As you may have seen in the title of this post, this is part 2 of ‘5 Changes I Made To Improve My Marriage.’ If you missed part 1, you can go on and read it quickly here and then come back here for part 2. If you read part 1 already, this took me a lot longer than anticipated to post but here it is now 🙂
While I’ve always thought we communicate well, for a while now, I am not not sure we actually have. Our relationship has always been very open and one of the things I love about it and my husband is that I feel and can say whatever is going on for me and he is always open to hearing it. I have always been honest with him about everything and him with me. However, I realised that our communication had taken a bit of a dive. I think it started with the death of my dad 7 years ago when a major part of me shut down. It was the only way I knew how to cope with raising a 4 month old and a 22 month old. The thing with being shut down is that you can’t really decide whom to open up to. If you’re closed, you need to stay closed for fear of what might erupt should you open up. This was how it is for me anyway. And so, I shut myself off to my husband as well but this year have started opening up again which has improved our communication immensely.

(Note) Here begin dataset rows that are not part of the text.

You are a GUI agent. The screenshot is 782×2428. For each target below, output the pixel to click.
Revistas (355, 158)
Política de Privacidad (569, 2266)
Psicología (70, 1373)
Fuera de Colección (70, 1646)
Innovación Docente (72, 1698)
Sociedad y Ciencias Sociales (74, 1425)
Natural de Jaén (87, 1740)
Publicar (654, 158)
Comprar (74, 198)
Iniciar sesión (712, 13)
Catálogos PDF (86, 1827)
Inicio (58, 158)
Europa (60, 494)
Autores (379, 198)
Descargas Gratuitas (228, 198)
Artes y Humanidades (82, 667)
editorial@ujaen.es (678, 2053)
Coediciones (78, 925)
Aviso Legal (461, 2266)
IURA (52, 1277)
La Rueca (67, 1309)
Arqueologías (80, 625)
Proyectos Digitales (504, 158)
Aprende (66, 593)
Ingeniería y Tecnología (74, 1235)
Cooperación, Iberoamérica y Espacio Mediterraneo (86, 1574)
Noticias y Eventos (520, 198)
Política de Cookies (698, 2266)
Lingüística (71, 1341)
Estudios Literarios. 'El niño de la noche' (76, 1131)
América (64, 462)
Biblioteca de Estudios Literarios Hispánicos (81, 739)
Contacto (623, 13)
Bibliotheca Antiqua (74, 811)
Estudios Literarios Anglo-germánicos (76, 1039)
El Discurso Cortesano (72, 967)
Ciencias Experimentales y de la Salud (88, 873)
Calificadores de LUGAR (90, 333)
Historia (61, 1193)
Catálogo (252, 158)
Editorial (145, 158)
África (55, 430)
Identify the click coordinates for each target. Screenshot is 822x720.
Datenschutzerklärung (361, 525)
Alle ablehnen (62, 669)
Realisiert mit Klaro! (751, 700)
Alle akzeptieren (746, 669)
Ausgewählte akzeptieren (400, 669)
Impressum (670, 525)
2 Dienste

“Are you communicating in an open and honest way with your partner?”
2. Date Nights
Making the commitment to date nights was the first step in things feeling better as it felt like we were being proactive. Actually doing the date nights has just been incredible. As I said to my husband the other night when we were out. Once again, it had been a busy week, we were tired but just sitting outside at the restaurant with a drink in hand admiring the view, it felt like I could breathe. Just be still, take my time and breathe. I realised that besides other things like spending time with him of course, this was what I looked forward to. Just being and breathing!
“Besides spending time with my husband, date nights allow me to breathe out and remember who I am”
3. Changing What Doesn’t Work For Me
I have tried to look at the things that trigger me, things that irritate me and instead of trying to change my husband, I’ve tried to change the way we do things and the way that I react to them.
“I can not change what my husband does but I can change the way I react to it.”
4. Working with each other as opposed to against each other.
We are still working on this one. At some point in the relationship once you’ve had kids, it becomes a bit of a survival of the fittest competition. Who slept more, who was awake more, who’s more tired, has the harder job? All of a sudden you realise that you start working against each other as opposed to with each other as both of you are just desperately wanting the same things…sleep and down time. So, we have tried to work more together on giving each other what we need and realise that it’s just so much more pleasant when we are in this together.
“Things are always better when we work with each other as opposed to against each other.”
5. Being More Forgiving
My husband was late for my daughter’s birthday celebration at school. Normally, as he walked in, I might have rolled my eyes and clearly made my annoyance with him known. But the thing is, he is an amazing, hands on, awesome dad and we all make mistakes and stuff up a bit sometimes. Because I knew he felt bad enough, instead of laying more guilt on him, I decided that it was ok. So when he came and sat down next to me, I took his hand and gave him a look that said, ‘it’s ok’. Because, flip, we give ourselves enough guilt as parents, how am I helping if I only add to that? And who am I to judge him as I have certainly made my own stuff ups as a parent. So, while I’m working on being more forgiving of his mistakes, I’m actually working on being more forgiving of my own.
“It is easier to forgive your partner when you learn how to forgive yourself.”
I am under no illusion that our relationship is now sorted. It is constantly growing, changing and evolving as we do. But we have definitely found our groove again. Our connection. Our silences when we are annoyed with each other are shorter. I still shut down when I’m annoyed (not sure I’ll ever get that one down) but I can open back up much easier. We are constantly a work in progress. And having just come out of a bit of a slump in our relationship, I am happy that I feel excited once again about this thing we have going on.